Our approach was to first collect all English-language Twitter posts mentioning medical products. We applied manual and semi-automated techniques to identify posts with resemblance to AEs. Colloquial language was then mapped to a standard regulatory dictionary. We then compared the aggregate frequency of identified product-event pairs with FAERS at the organ system level. A data collection schematic is shown in Fig. 1.

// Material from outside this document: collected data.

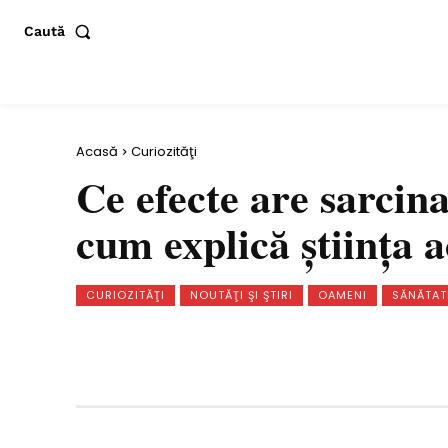
Caută
Acasă
Curiozităţi
Ce efecte are sarcin
cum explică ştiinţa a
CURIOZITĂŢI
NOUTĂŢI ŞI ŞTIRI
OAMENI
SĂNĂTAT
Distribuie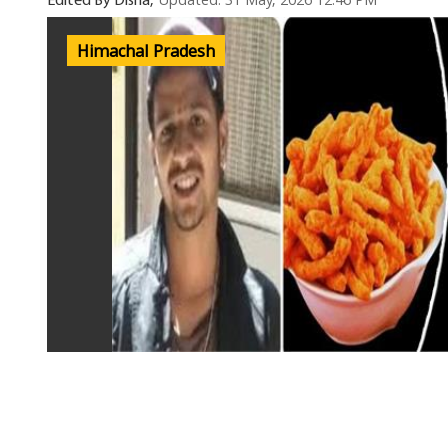
Updated: 31 May, 2026 12:46 PM
Edited By Disha,
Himachal Pradesh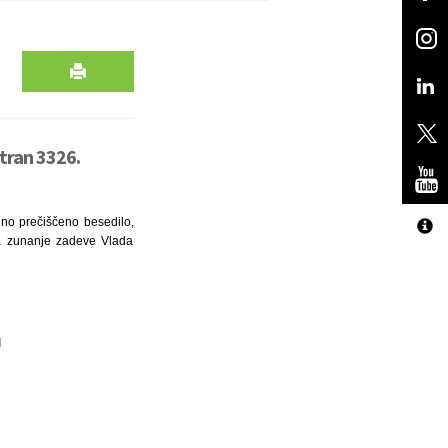
stran 3326.
dno prečiščeno besedilo,
a zunanje zadeve Vlada
u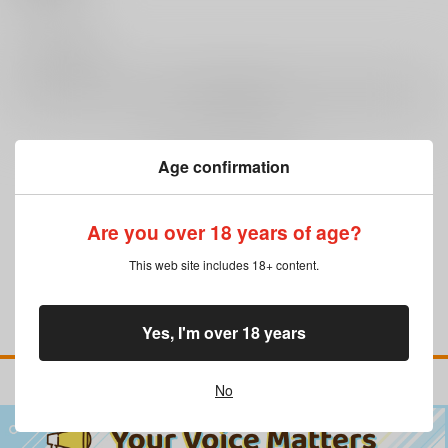
0
レビュー数
レビューを書く
Age confirmation
まだレビューはありません
Are you over 18 years of age?
This web site includes 18+ content.
Yes, I'm over 18 years
No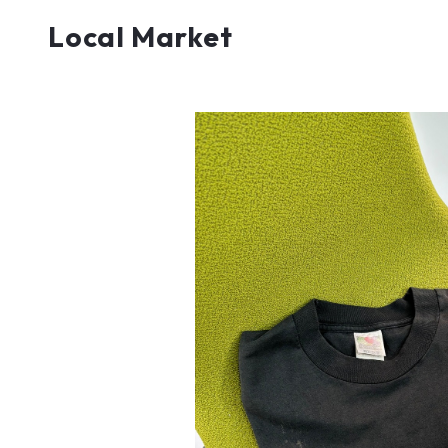
Local Market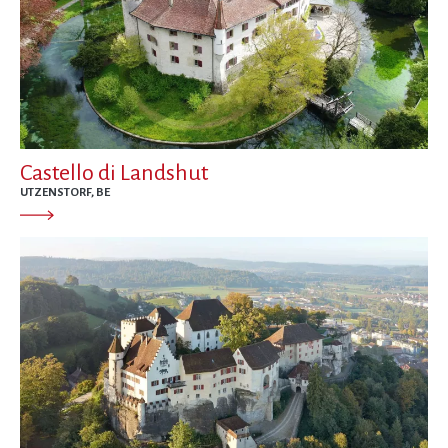
Castello di Landshut
UTZENSTORF, BE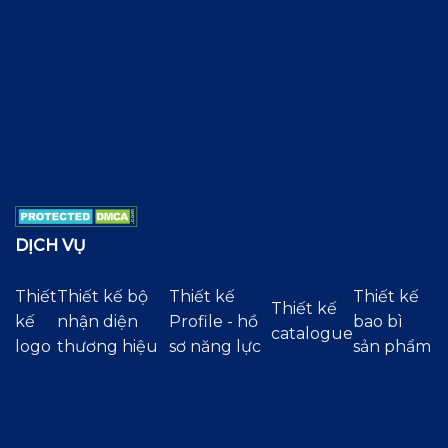
DỊCH VỤ
Thiết
Thiết kế bộ
Thiết kế
Thiết kế
Thiết kế
kế
nhận diện
Profile - hồ
bao bì
catalogue
logo
thương hiệu
sơ năng lực
sản phẩm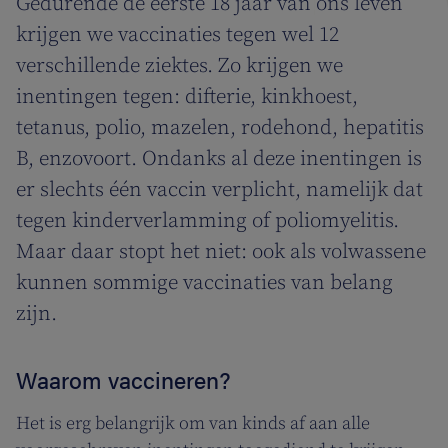
Gedurende de eerste 18 jaar van ons leven
krijgen we vaccinaties tegen wel 12
verschillende ziektes. Zo krijgen we
inentingen tegen: difterie, kinkhoest,
tetanus, polio, mazelen, rodehond, hepatitis
B, enzovoort. Ondanks al deze inentingen is
er slechts één vaccin verplicht, namelijk dat
tegen kinderverlamming of poliomyelitis.
Maar daar stopt het niet: ook als volwassene
kunnen sommige vaccinaties van belang
zijn.
Waarom vaccineren?
Het is erg belangrijk om van kinds af aan alle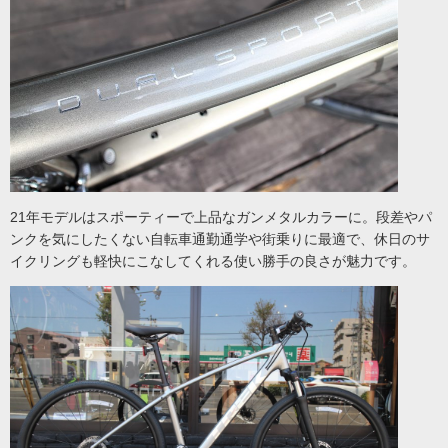
21年モデルはスポーティーで上品なガンメタルカラーに。段差やパ
ンクを気にしたくない自転車通勤通学や街乗りに最適で、休日のサ
イクリングも軽快にこなしてくれる使い勝手の良さが魅力です。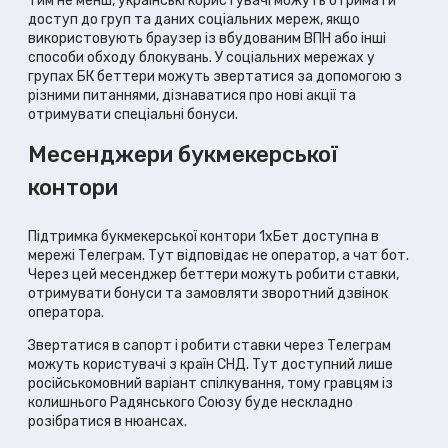
Тим не менш, українські користувачі можуть отримати
доступ до груп та даних соціальних мереж, якщо
використовують браузер із вбудованим ВПН або інші
способи обходу блокувань. У соціальних мережах у
групах БК беттери можуть звертатися за допомогою з
різними питаннями, дізнаватися про нові акції та
отримувати спеціальні бонуси.
Месенджери букмекерської
контори
Підтримка букмекерської контори 1хБет доступна в
мережі Телеграм. Тут відповідає не оператор, а чат бот.
Через цей месенджер беттери можуть робити ставки,
отримувати бонуси та замовляти зворотний дзвінок
оператора.
Звертатися в сапорт і робити ставки через Телеграм
можуть користувачі з країн СНД. Тут доступний лише
російськомовний варіант спілкування, тому гравцям із
колишнього Радянського Союзу буде нескладно
розібратися в нюансах.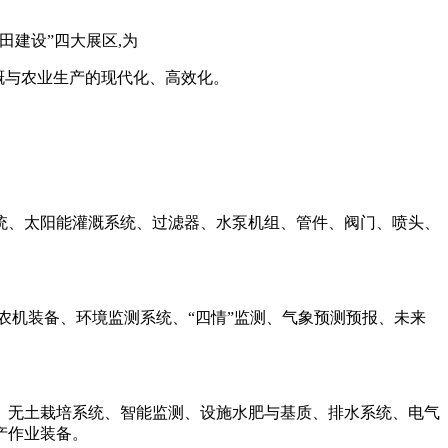
建设”四大展区,为
节水灌溉与农业生产的现代化、高效化。
统、太阳能灌溉系统、过滤器、水泵机组、管件、阀门、喷头、
农机装备、环境监测系统、“四情”监测、气象预测预报、未来
、无土栽培系统、智能监测、设施水肥与基质、排水系统、电气
产作业装备。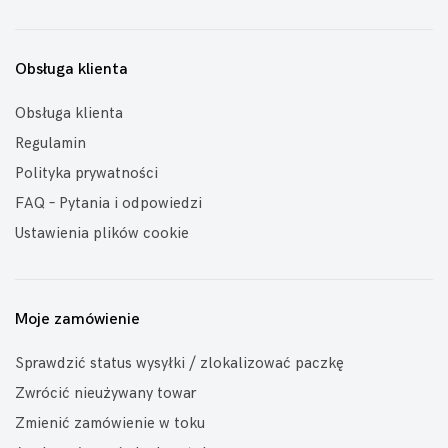
Obsługa klienta
Obsługa klienta
Regulamin
Polityka prywatności
FAQ – Pytania i odpowiedzi
Ustawienia plików cookie
Moje zamówienie
Sprawdzić status wysyłki / zlokalizować paczkę
Zwrócić nieużywany towar
Zmienić zamówienie w toku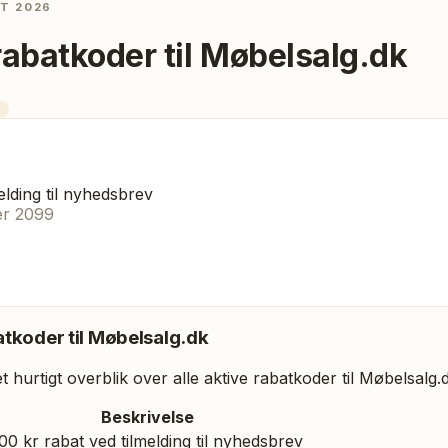
ST 2026
rabatkoder til
Møbelsalg.dk
elding til nyhedsbrev
er 2099
tkoder til
Møbelsalg.dk
 hurtigt overblik over alle aktive rabatkoder til
Møbelsalg.
Beskrivelse
00 kr rabat ved tilmelding til nyhedsbrev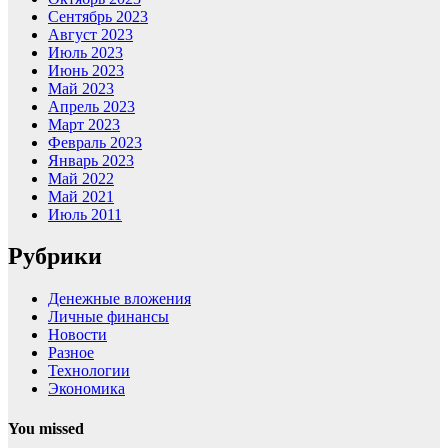
Сентябрь 2023
Август 2023
Июль 2023
Июнь 2023
Май 2023
Апрель 2023
Март 2023
Февраль 2023
Январь 2023
Май 2022
Май 2021
Июль 2011
Рубрики
Денежные вложения
Личные финансы
Новости
Разное
Технологии
Экономика
You missed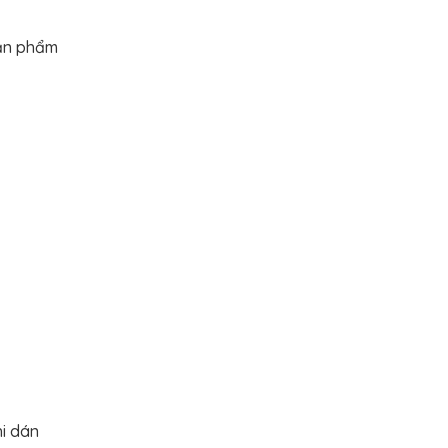
sản phẩm
i dán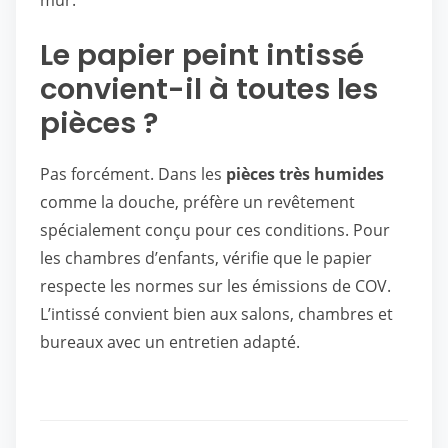
mur.
Le papier peint intissé
convient-il à toutes les
pièces ?
Pas forcément. Dans les
pièces très humides
comme la douche, préfère un revêtement
spécialement conçu pour ces conditions. Pour
les chambres d’enfants, vérifie que le papier
respecte les normes sur les émissions de COV.
L’intissé convient bien aux salons, chambres et
bureaux avec un entretien adapté.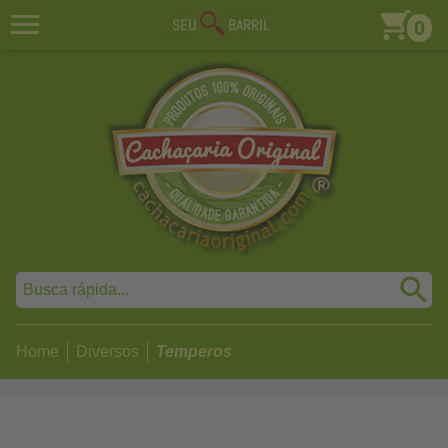
0
Home
Diversos
Temperos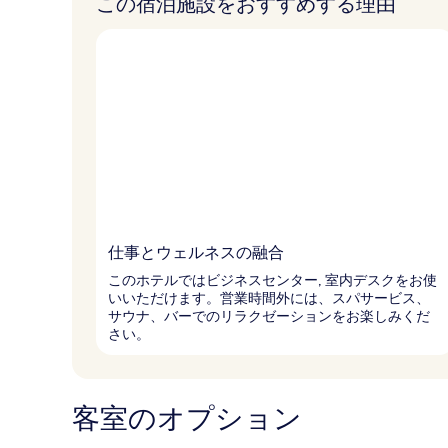
この宿泊施設をおすすめする理由
仕事とウェルネスの融合
このホテルではビジネスセンター, 室内デスクをお使
いいただけます。営業時間外には、スパサービス、
サウナ、バーでのリラクゼーションをお楽しみくだ
さい。
客室のオプション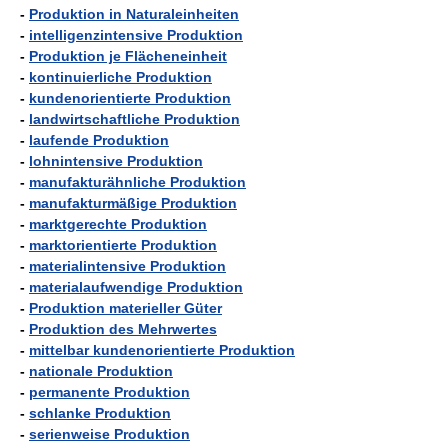
-
Produktion in Naturaleinheiten
-
intelligenzintensive Produktion
-
Produktion je Flächeneinheit
-
kontinuierliche Produktion
-
kundenorientierte Produktion
-
landwirtschaftliche Produktion
-
laufende Produktion
-
lohnintensive Produktion
-
manufakturähnliche Produktion
-
manufakturmäßige Produktion
-
marktgerechte Produktion
-
marktorientierte Produktion
-
materialintensive Produktion
-
materialaufwendige Produktion
-
Produktion materieller Güter
-
Produktion des Mehrwertes
-
mittelbar kundenorientierte Produktion
-
nationale Produktion
-
permanente Produktion
-
schlanke Produktion
-
serienweise Produktion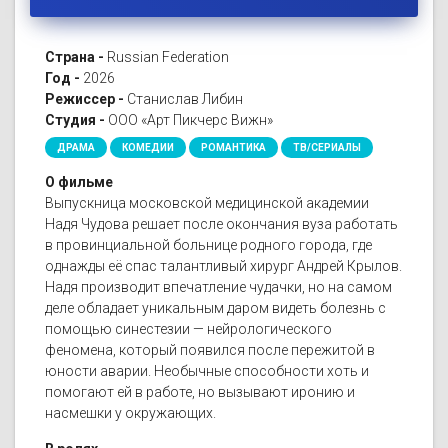
Страна -
Russian Federation
Год -
2026
Режиссер -
Станислав Либин
Студия -
ООО «Арт Пикчерс Вижн»
ДРАМА
КОМЕДИИ
РОМАНТИКА
ТВ/СЕРИАЛЫ
О фильме
Выпускница московской медицинской академии
Надя Чудова решает после окончания вуза работать
в провинциальной больнице родного города, где
однажды её спас талантливый хирург Андрей Крылов.
Надя производит впечатление чудачки, но на самом
деле обладает уникальным даром видеть болезнь с
помощью синестезии — нейрологического
феномена, который появился после пережитой в
юности аварии. Необычные способности хоть и
помогают ей в работе, но вызывают иронию и
насмешки у окружающих.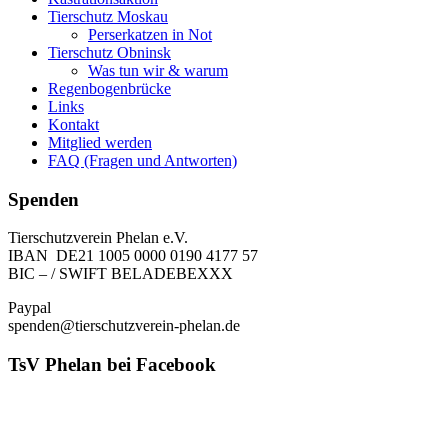
Tierschutz Moskau
Perserkatzen in Not
Tierschutz Obninsk
Was tun wir & warum
Regenbogenbrücke
Links
Kontakt
Mitglied werden
FAQ (Fragen und Antworten)
Spenden
Tierschutzverein Phelan e.V.
IBAN DE21 1005 0000 0190 4177 57
BIC – / SWIFT BELADEBEXXX
Paypal
spenden@tierschutzverein-phelan.de
TsV Phelan bei Facebook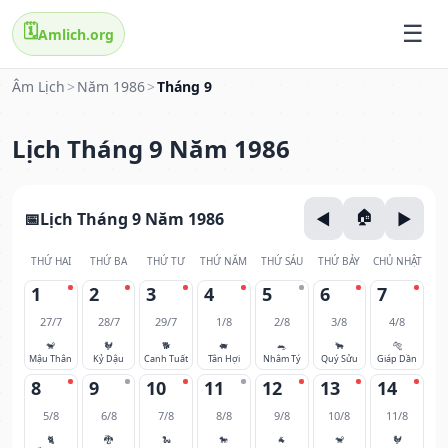
🗓️
Amlich.org
Âm Lịch
>
Năm 1986
>
Tháng 9
Lịch Tháng 9 Năm 1986
Lịch Tháng 9 Năm 1986
THỨ HAI
THỨ BA
THỨ TƯ
THỨ NĂM
THỨ SÁU
THỨ BẢY
CHỦ NHẬT
1
2
3
4
5
6
7
27/7
28/7
29/7
1/8
2/8
3/8
4/8
🐒
🐓
🐕
🐖
🐀
🐂
🐅
Mậu Thân
Kỷ Dậu
Canh Tuất
Tân Hợi
Nhâm Tý
Quý Sửu
Giáp Dần
8
9
10
11
12
13
14
5/8
6/8
7/8
8/8
9/8
10/8
11/8
🐈
🐉
🐍
🐎
🐐
🐒
🐓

Twitter data were collected from 1 November 2012 through 31 May 2013, and consisted of public posts acquired through the general-use streaming application programming interface (API). We chose this data source because it contains a large volume of publicly available posts about medical products. Data were stored in databases using Amazon Web Services (AWS) cloud services. Since the vast majority of the over 400 million daily Twitter posts have no relevance to AE reporting, we created a list of medical product names and used them as search term inputs to the Twitter API. Though this approach may remove posts that contain misspellings, slang terms, and other oblique references, it allowed us to start from a manageable data corpus. In order to avoid confusion with regulatory definitions of an ‘adverse event’ report, the term ‘Proto-AE’ was coined to signify ‘posts with resemblance to AEs’, designating posts containing discussion of AEs identified in social media sources. The labeled subset was chosen through a combination of review of the data in sequence as collected from the API for convenient time periods, as well as by searching the unlabeled data for specific product names and symptom terms.
Public FAERS data were obtained from the FDA website in text format for the time period concurrent with the collection of Twitter data, the fourth quarter of 2012 and first quarter of 2013.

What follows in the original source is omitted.